§ Task
Transcribe exactly the lines from the one holding "Colete Pescador" to the end of the data below, including both of those lines and no others.

§ Page-level text extractions
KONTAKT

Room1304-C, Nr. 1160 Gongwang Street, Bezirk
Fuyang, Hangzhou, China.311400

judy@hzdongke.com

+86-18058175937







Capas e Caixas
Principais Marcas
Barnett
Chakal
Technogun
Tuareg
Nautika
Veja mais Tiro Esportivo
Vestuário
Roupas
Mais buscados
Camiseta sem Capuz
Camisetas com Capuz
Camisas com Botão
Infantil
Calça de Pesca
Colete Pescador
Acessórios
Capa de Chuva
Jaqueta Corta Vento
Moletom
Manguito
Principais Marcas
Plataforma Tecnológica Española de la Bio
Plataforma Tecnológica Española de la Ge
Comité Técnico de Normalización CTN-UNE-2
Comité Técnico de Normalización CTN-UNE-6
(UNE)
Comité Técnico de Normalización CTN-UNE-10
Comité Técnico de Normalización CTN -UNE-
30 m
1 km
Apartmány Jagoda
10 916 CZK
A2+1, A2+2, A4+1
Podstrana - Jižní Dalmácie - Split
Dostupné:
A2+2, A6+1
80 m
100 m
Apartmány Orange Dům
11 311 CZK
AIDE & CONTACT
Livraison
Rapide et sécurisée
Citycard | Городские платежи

§ Your solution
Colete Pescador
Acessórios
Capa de Chuva
Jaqueta Corta Vento
Moletom
Manguito
Principais Marcas
Plataforma Tecnológica Española de la Bio
Plataforma Tecnológica Española de la Ge
Comité Técnico de Normalización CTN-UNE-2
Comité Técnico de Normalización CTN-UNE-6
(UNE)
Comité Técnico de Normalización CTN-UNE-10
Comité Técnico de Normalización CTN -UNE-
30 m
1 km
Apartmány Jagoda
10 916 CZK
A2+1, A2+2, A4+1
Podstrana - Jižní Dalmácie - Split
Dostupné:
A2+2, A6+1
80 m
100 m
Apartmány Orange Dům
11 311 CZK
AIDE & CONTACT
Livraison
Rapide et sécurisée
Citycard | Городские платежи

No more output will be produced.